### About this task
Below you will find a set of lines. Repeat them all exactly.

***** Input for this task *****

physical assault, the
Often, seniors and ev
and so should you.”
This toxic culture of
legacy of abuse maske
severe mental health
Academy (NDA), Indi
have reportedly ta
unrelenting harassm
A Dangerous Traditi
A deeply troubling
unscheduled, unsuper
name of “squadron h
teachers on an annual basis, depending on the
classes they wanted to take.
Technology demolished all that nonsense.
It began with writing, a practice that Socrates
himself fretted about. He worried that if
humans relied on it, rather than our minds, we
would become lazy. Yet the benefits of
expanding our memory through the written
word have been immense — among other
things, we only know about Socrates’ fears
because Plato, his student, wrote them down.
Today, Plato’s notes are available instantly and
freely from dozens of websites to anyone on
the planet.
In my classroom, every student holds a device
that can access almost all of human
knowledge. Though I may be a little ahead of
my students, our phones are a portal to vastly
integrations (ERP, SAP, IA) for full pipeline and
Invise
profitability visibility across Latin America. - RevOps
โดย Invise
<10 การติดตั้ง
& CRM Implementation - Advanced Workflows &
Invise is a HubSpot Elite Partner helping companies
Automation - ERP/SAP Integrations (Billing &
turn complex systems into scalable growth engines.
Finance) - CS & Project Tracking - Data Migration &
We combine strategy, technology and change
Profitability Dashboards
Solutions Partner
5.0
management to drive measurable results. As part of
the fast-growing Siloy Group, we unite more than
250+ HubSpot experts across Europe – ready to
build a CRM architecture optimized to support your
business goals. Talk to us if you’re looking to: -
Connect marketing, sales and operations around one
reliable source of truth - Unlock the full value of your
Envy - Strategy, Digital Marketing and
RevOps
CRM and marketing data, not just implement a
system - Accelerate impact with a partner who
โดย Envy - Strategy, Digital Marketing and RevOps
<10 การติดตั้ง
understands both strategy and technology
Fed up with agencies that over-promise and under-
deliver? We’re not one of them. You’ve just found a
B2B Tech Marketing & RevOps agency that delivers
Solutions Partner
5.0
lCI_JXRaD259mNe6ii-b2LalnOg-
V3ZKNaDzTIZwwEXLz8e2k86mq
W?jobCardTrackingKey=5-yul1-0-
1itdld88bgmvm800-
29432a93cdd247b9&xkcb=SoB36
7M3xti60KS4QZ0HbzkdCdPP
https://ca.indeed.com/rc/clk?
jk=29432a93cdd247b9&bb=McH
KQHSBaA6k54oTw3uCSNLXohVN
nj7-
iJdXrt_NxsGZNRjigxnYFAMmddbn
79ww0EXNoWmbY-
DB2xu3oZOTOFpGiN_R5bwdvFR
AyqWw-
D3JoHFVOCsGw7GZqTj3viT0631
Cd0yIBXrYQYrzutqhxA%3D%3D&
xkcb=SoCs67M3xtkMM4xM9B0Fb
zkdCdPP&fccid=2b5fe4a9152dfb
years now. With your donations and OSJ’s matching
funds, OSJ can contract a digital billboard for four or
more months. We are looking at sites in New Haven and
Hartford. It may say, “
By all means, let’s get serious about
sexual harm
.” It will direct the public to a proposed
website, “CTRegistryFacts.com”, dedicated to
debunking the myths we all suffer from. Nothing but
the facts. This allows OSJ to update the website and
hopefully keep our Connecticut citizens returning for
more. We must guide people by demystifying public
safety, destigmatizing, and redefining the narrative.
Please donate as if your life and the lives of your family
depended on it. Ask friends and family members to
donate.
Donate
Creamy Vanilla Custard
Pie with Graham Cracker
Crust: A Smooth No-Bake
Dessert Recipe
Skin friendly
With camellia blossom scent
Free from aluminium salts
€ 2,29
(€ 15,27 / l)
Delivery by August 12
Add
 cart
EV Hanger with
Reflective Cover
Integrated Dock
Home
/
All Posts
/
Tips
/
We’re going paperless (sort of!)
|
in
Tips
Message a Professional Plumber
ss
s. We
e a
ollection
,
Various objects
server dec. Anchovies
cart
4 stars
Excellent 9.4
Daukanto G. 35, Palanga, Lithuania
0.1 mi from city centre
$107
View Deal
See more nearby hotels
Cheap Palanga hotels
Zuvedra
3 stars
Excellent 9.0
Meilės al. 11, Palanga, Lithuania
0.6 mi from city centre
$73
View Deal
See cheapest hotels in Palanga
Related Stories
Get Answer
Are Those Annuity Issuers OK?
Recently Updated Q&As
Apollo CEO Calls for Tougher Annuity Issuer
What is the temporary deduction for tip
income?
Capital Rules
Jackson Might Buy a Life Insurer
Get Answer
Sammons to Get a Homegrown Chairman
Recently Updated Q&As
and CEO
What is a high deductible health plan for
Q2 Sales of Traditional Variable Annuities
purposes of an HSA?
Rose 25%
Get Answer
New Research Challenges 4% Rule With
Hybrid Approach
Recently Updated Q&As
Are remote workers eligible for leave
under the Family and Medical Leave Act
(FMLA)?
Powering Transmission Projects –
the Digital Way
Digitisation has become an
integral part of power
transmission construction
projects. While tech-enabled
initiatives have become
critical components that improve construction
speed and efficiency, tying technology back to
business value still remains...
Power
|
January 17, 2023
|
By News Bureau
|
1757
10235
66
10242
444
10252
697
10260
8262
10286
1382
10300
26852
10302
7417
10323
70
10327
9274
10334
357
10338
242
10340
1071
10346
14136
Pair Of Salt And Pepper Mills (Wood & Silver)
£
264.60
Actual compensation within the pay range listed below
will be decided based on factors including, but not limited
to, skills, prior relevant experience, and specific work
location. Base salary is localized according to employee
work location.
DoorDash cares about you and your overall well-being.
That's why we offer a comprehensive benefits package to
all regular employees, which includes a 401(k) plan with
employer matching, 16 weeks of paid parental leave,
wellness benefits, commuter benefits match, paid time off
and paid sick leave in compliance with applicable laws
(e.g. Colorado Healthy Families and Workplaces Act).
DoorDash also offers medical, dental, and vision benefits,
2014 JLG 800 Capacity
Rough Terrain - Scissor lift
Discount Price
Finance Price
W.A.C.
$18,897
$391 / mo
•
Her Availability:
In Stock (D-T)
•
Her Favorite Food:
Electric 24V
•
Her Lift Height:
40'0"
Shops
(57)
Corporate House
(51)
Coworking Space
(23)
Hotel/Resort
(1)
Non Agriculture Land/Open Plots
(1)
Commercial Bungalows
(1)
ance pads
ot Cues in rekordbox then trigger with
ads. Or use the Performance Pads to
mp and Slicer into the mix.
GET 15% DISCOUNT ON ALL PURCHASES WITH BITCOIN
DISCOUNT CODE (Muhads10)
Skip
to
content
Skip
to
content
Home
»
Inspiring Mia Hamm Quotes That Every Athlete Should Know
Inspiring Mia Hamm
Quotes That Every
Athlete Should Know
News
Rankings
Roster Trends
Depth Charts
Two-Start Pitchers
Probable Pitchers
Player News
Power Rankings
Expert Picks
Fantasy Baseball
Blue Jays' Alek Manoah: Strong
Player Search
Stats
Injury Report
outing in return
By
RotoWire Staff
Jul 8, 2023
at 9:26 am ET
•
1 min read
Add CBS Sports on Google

*****

### Task solution
physical assault, the
Often, seniors and ev
and so should you.”
This toxic culture of
legacy of abuse maske
severe mental health
Academy (NDA), Indi
have reportedly ta
unrelenting harassm
A Dangerous Traditi
A deeply troubling
unscheduled, unsuper
name of “squadron h
teachers on an annual basis, depending on the
classes they wanted to take.
Technology demolished all that nonsense.
It began with writing, a practice that Socrates
himself fretted about. He worried that if
humans relied on it, rather than our minds, we
would become lazy. Yet the benefits of
expanding our memory through the written
word have been immense — among other
things, we only know about Socrates’ fears
because Plato, his student, wrote them down.
Today, Plato’s notes are available instantly and
freely from dozens of websites to anyone on
the planet.
In my classroom, every student holds a device
that can access almost all of human
knowledge. Though I may be a little ahead of
my students, our phones are a portal to vastly
integrations (ERP, SAP, IA) for full pipeline and
Invise
profitability visibility across Latin America. - RevOps
โดย Invise
<10 การติดตั้ง
& CRM Implementation - Advanced Workflows &
Invise is a HubSpot Elite Partner helping companies
Automation - ERP/SAP Integrations (Billing &
turn complex systems into scalable growth engines.
Finance) - CS & Project Tracking - Data Migration &
We combine strategy, technology and change
Profitability Dashboards
Solutions Partner
5.0
management to drive measurable results. As part of
the fast-growing Siloy Group, we unite more than
250+ HubSpot experts across Europe – ready to
build a CRM architecture optimized to support your
business goals. Talk to us if you’re looking to: -
Connect marketing, sales and operations around one
reliable source of truth - Unlock the full value of your
Envy - Strategy, Digital Marketing and
RevOps
CRM and marketing data, not just implement a
system - Accelerate impact with a partner who
โดย Envy - Strategy, Digital Marketing and RevOps
<10 การติดตั้ง
understands both strategy and technology
Fed up with agencies that over-promise and under-
deliver? We’re not one of them. You’ve just found a
B2B Tech Marketing & RevOps agency that delivers
Solutions Partner
5.0
lCI_JXRaD259mNe6ii-b2LalnOg-
V3ZKNaDzTIZwwEXLz8e2k86mq
W?jobCardTrackingKey=5-yul1-0-
1itdld88bgmvm800-
29432a93cdd247b9&xkcb=SoB36
7M3xti60KS4QZ0HbzkdCdPP
https://ca.indeed.com/rc/clk?
jk=29432a93cdd247b9&bb=McH
KQHSBaA6k54oTw3uCSNLXohVN
nj7-
iJdXrt_NxsGZNRjigxnYFAMmddbn
79ww0EXNoWmbY-
DB2xu3oZOTOFpGiN_R5bwdvFR
AyqWw-
D3JoHFVOCsGw7GZqTj3viT0631
Cd0yIBXrYQYrzutqhxA%3D%3D&
xkcb=SoCs67M3xtkMM4xM9B0Fb
zkdCdPP&fccid=2b5fe4a9152dfb
years now. With your donations and OSJ’s matching
funds, OSJ can contract a digital billboard for four or
more months. We are looking at sites in New Haven and
Hartford. It may say, “
By all means, let’s get serious about
sexual harm
.” It will direct the public to a proposed
website, “CTRegistryFacts.com”, dedicated to
debunking the myths we all suffer from. Nothing but
the facts. This allows OSJ to update the website and
hopefully keep our Connecticut citizens returning for
more. We must guide people by demystifying public
safety, destigmatizing, and redefining the narrative.
Please donate as if your life and the lives of your family
depended on it. Ask friends and family members to
donate.
Donate
Creamy Vanilla Custard
Pie with Graham Cracker
Crust: A Smooth No-Bake
Dessert Recipe
Skin friendly
With camellia blossom scent
Free from aluminium salts
€ 2,29
(€ 15,27 / l)
Delivery by August 12
Add
 cart
EV Hanger with
Reflective Cover
Integrated Dock
Home
/
All Posts
/
Tips
/
We’re going paperless (sort of!)
|
in
Tips
Message a Professional Plumber
ss
s. We
e a
ollection
,
Various objects
server dec. Anchovies
cart
4 stars
Excellent 9.4
Daukanto G. 35, Palanga, Lithuania
0.1 mi from city centre
$107
View Deal
See more nearby hotels
Cheap Palanga hotels
Zuvedra
3 stars
Excellent 9.0
Meilės al. 11, Palanga, Lithuania
0.6 mi from city centre
$73
View Deal
See cheapest hotels in Palanga
Related Stories
Get Answer
Are Those Annuity Issuers OK?
Recently Updated Q&As
Apollo CEO Calls for Tougher Annuity Issuer
What is the temporary deduction for tip
income?
Capital Rules
Jackson Might Buy a Life Insurer
Get Answer
Sammons to Get a Homegrown Chairman
Recently Updated Q&As
and CEO
What is a high deductible health plan for
Q2 Sales of Traditional Variable Annuities
purposes of an HSA?
Rose 25%
Get Answer
New Research Challenges 4% Rule With
Hybrid Approach
Recently Updated Q&As
Are remote workers eligible for leave
under the Family and Medical Leave Act
(FMLA)?
Powering Transmission Projects –
the Digital Way
Digitisation has become an
integral part of power
transmission construction
projects. While tech-enabled
initiatives have become
critical components that improve construction
speed and efficiency, tying technology back to
business value still remains...
Power
|
January 17, 2023
|
By News Bureau
|
1757
10235
66
10242
444
10252
697
10260
8262
10286
1382
10300
26852
10302
7417
10323
70
10327
9274
10334
357
10338
242
10340
1071
10346
14136
Pair Of Salt And Pepper Mills (Wood & Silver)
£
264.60
Actual compensation within the pay range listed below
will be decided based on factors including, but not limited
to, skills, prior relevant experience, and specific work
location. Base salary is localized according to employee
work location.
DoorDash cares about you and your overall well-being.
That's why we offer a comprehensive benefits package to
all regular employees, which includes a 401(k) plan with
employer matching, 16 weeks of paid parental leave,
wellness benefits, commuter benefits match, paid time off
and paid sick leave in compliance with applicable laws
(e.g. Colorado Healthy Families and Workplaces Act).
DoorDash also offers medical, dental, and vision benefits,
2014 JLG 800 Capacity
Rough Terrain - Scissor lift
Discount Price
Finance Price
W.A.C.
$18,897
$391 / mo
•
Her Availability:
In Stock (D-T)
•
Her Favorite Food:
Electric 24V
•
Her Lift Height:
40'0"
Shops
(57)
Corporate House
(51)
Coworking Space
(23)
Hotel/Resort
(1)
Non Agriculture Land/Open Plots
(1)
Commercial Bungalows
(1)
ance pads
ot Cues in rekordbox then trigger with
ads. Or use the Performance Pads to
mp and Slicer into the mix.
GET 15% DISCOUNT ON ALL PURCHASES WITH BITCOIN
DISCOUNT CODE (Muhads10)
Skip
to
content
Skip
to
content
Home
»
Inspiring Mia Hamm Quotes That Every Athlete Should Know
Inspiring Mia Hamm
Quotes That Every
Athlete Should Know
News
Rankings
Roster Trends
Depth Charts
Two-Start Pitchers
Probable Pitchers
Player News
Power Rankings
Expert Picks
Fantasy Baseball
Blue Jays' Alek Manoah: Strong
Player Search
Stats
Injury Report
outing in return
By
RotoWire Staff
Jul 8, 2023
at 9:26 am ET
•
1 min read
Add CBS Sports on Google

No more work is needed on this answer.